■ Transcribed page contents:
^^^^^^^^

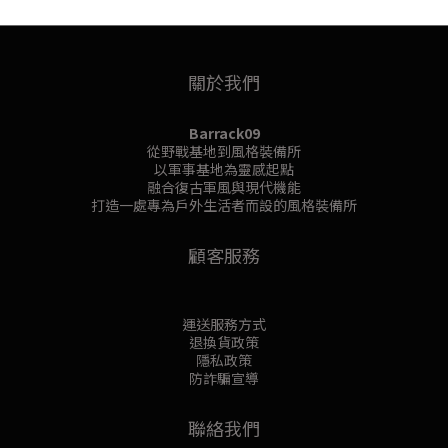
關於我們
Barrack09
從野戰基地到風格裝備所
以軍事基地為靈感起點
融合復古軍風與現代機能
打造一處專為戶外生活者而設的風格裝備所
顧客服務
運送服務方式
退換貨政策
隱私政策
防詐騙宣導
聯絡我們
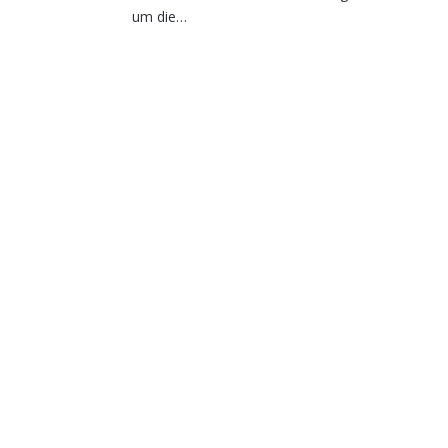
um die…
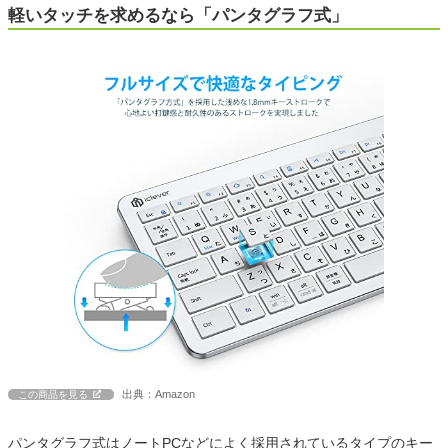
軽いタッチを求めるなら「パンタグラフ式」
出典：Amazon
この商品を見る
パンタグラフ式はノートPCなどによく採用されているタイプのキー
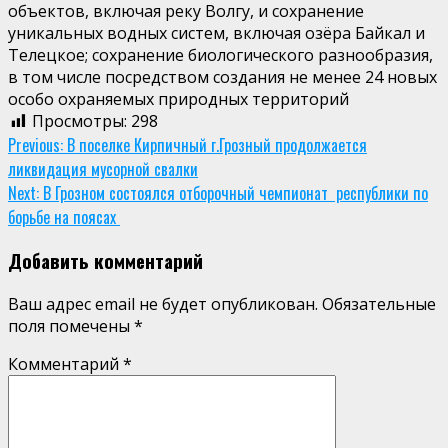
объектов, включая реку Волгу, и сохранение
уникальных водных систем, включая озёра Байкал и
Телецкое; сохранение биологического разнообразия,
в том числе посредством создания не менее 24 новых
особо охраняемых природных территорий
Просмотры:
298
Continue
Previous:
В поселке Кирпичный г.Грозный продолжается
ликвидация мусорной свалки
Reading
Next:
В Грозном состоялся отборочный чемпионат республики по
борьбе на поясах
Добавить комментарий
Ваш адрес email не будет опубликован.
Обязательные
поля помечены
*
Комментарий
*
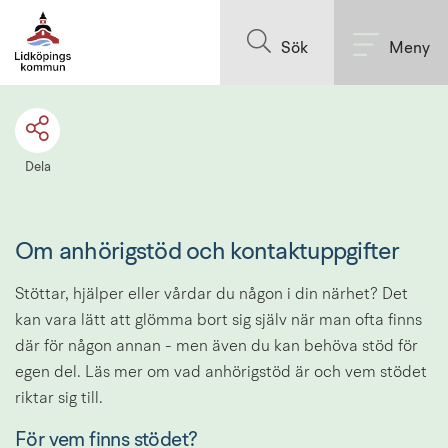
Till innehållet på sidan
Sök
Meny
Dela
Om anhörigstöd och kontaktuppgifter
Stöttar, hjälper eller vårdar du någon i din närhet? Det 
kan vara lätt att glömma bort sig själv när man ofta finns 
där för någon annan - men även du kan behöva stöd för 
egen del. Läs mer om vad anhörigstöd är och vem stödet 
riktar sig till.
För vem finns stödet?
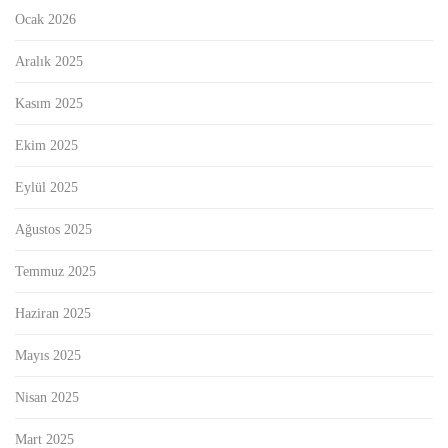
Ocak 2026
Aralık 2025
Kasım 2025
Ekim 2025
Eylül 2025
Ağustos 2025
Temmuz 2025
Haziran 2025
Mayıs 2025
Nisan 2025
Mart 2025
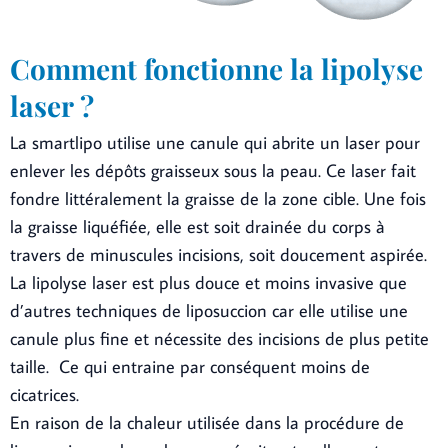
Comment fonctionne la lipolyse
laser ?
La smartlipo utilise une canule qui abrite un laser pour
enlever les dépôts graisseux sous la peau. Ce laser fait
fondre littéralement la graisse de la zone cible. Une fois
la graisse liquéfiée, elle est soit drainée du corps à
travers de minuscules incisions, soit doucement aspirée.
La lipolyse laser est plus douce et moins invasive que
d’autres techniques de liposuccion car elle utilise une
canule plus fine et nécessite des incisions de plus petite
taille. Ce qui entraine par conséquent moins de
cicatrices.
En raison de la chaleur utilisée dans la procédure de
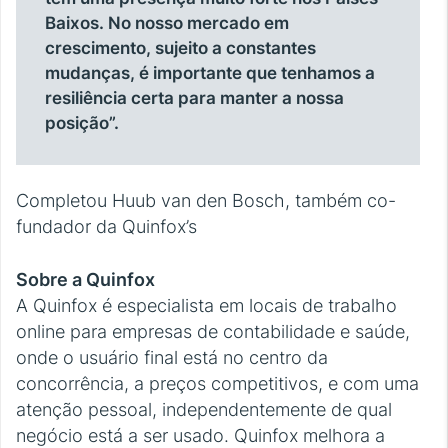
Baixos. No nosso mercado em
crescimento, sujeito a constantes
mudanças, é importante que tenhamos a
resiliência certa para manter a nossa
posição”.
Completou Huub van den Bosch, também co-
fundador da Quinfox’s
Sobre a Quinfox
A Quinfox é especialista em locais de trabalho
online para empresas de contabilidade e saúde,
onde o usuário final está no centro da
concorrência, a preços competitivos, e com uma
atenção pessoal, independentemente de qual
negócio está a ser usado. Quinfox melhora a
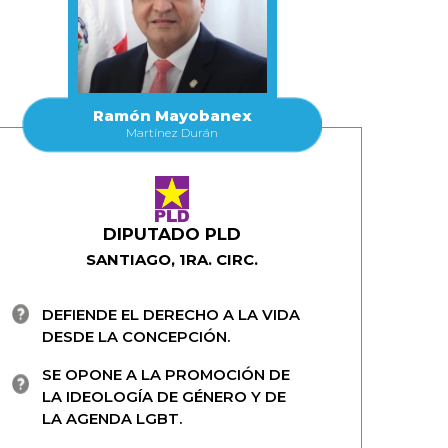
Ramón Mayobanex
Martínez Durán
DIPUTADO PLD
SANTIAGO, 1RA. CIRC.
DEFIENDE EL DERECHO A LA VIDA
DESDE LA CONCEPCIÓN.
SE OPONE A LA PROMOCIÓN DE
LA IDEOLOGÍA DE GÉNERO Y DE
LA AGENDA LGBT.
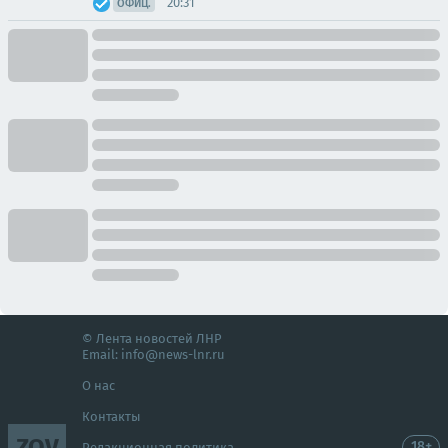
20:31
ОФИЦ.
© Лента новостей ЛНР
Email:
info@news-lnr.ru
О нас
Контакты
ZOV
18+
Редакционная политика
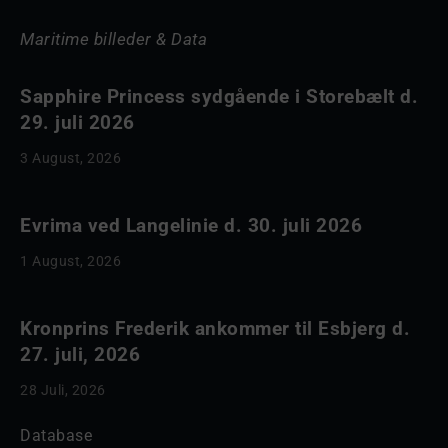
Maritime billeder & Data
Sapphire Princess sydgående i Storebælt d.
29. juli 2026
3 August, 2026
Evrima ved Langelinie d. 30. juli 2026
1 August, 2026
Kronprins Frederik ankommer til Esbjerg d.
27. juli, 2026
28 Juli, 2026
Database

^^^^^^^^

■ EXERCISE DESCRIPTION: Type out all the records verbatim, minus images.

■ EXERCISE ANSWER:
關於我們
Barrack09
從野戰基地到風格裝備所
以軍事基地為靈感起點
融合復古軍風與現代機能
打造一處專為戶外生活者而設的風格裝備所
顧客服務
運送服務方式
退換貨政策
隱私政策
防詐騙宣導
聯絡我們
um die…
軽いタッチを求めるなら「パンタグラフ式」
出典：Amazon
この商品を見る
パンタグラフ式はノートPCなどによく採用されているタイプのキー
объектов, включая реку Волгу, и сохранение
уникальных водных систем, включая озёра Байкал и
Телецкое; сохранение биологического разнообразия,
в том числе посредством создания не менее 24 новых
особо охраняемых природных территорий
Просмотры:
298
Continue
Previous:
В поселке Кирпичный г.Грозный продолжается
ликвидация мусорной свалки
Reading
Next:
В Грозном состоялся отборочный чемпионат республики по
борьбе на поясах
Добавить комментарий
Ваш адрес email не будет опубликован.
Обязательные
поля помечены
*
Комментарий
*
Till innehållet på sidan
Sök
Meny
Dela
Om anhörigstöd och kontaktuppgifter
Stöttar, hjälper eller vårdar du någon i din närhet? Det 
kan vara lätt att glömma bort sig själv när man ofta finns 
där för någon annan - men även du kan behöva stöd för 
egen del. Läs mer om vad anhörigstöd är och vem stödet 
riktar sig till.
För vem finns stödet?
Ocak 2026
Aralık 2025
Kasım 2025
Ekim 2025
Eylül 2025
Ağustos 2025
Temmuz 2025
Haziran 2025
Mayıs 2025
Nisan 2025
Mart 2025
Comment fonctionne la lipolyse
laser ?
La smartlipo utilise une canule qui abrite un laser pour
enlever les dépôts graisseux sous la peau. Ce laser fait
fondre littéralement la graisse de la zone cible. Une fois
la graisse liquéfiée, elle est soit drainée du corps à
travers de minuscules incisions, soit doucement aspirée.
La lipolyse laser est plus douce et moins invasive que
d’autres techniques de liposuccion car elle utilise une
canule plus fine et nécessite des incisions de plus petite
taille. Ce qui entraine par conséquent moins de
cicatrices.
En raison de la chaleur utilisée dans la procédure de
Baixos. No nosso mercado em
crescimento, sujeito a constantes
mudanças, é importante que tenhamos a
resiliência certa para manter a nossa
posição”.
Completou Huub van den Bosch, também co-
fundador da Quinfox’s
Sobre a Quinfox
A Quinfox é especialista em locais de trabalho
online para empresas de contabilidade e saúde,
onde o usuário final está no centro da
concorrência, a preços competitivos, e com uma
atenção pessoal, independentemente de qual
negócio está a ser usado. Quinfox melhora a
Ramón Mayobanex
Martínez Durán
DIPUTADO PLD
SANTIAGO, 1RA. CIRC.
DEFIENDE EL DERECHO A LA VIDA
DESDE LA CONCEPCIÓN.
SE OPONE A LA PROMOCIÓN DE
LA IDEOLOGÍA DE GÉNERO Y DE
LA AGENDA LGBT.
20:31
ОФИЦ.
© Лента новостей ЛНР
Email:
info@news-lnr.ru
О нас
Контакты
ZOV
18+
Редакционная политика
Maritime billeder & Data
Sapphire Princess sydgående i Storebælt d.
29. juli 2026
3 August, 2026
Evrima ved Langelinie d. 30. juli 2026
1 August, 2026
Kronprins Frederik ankommer til Esbjerg d.
27. juli, 2026
28 Juli, 2026
Database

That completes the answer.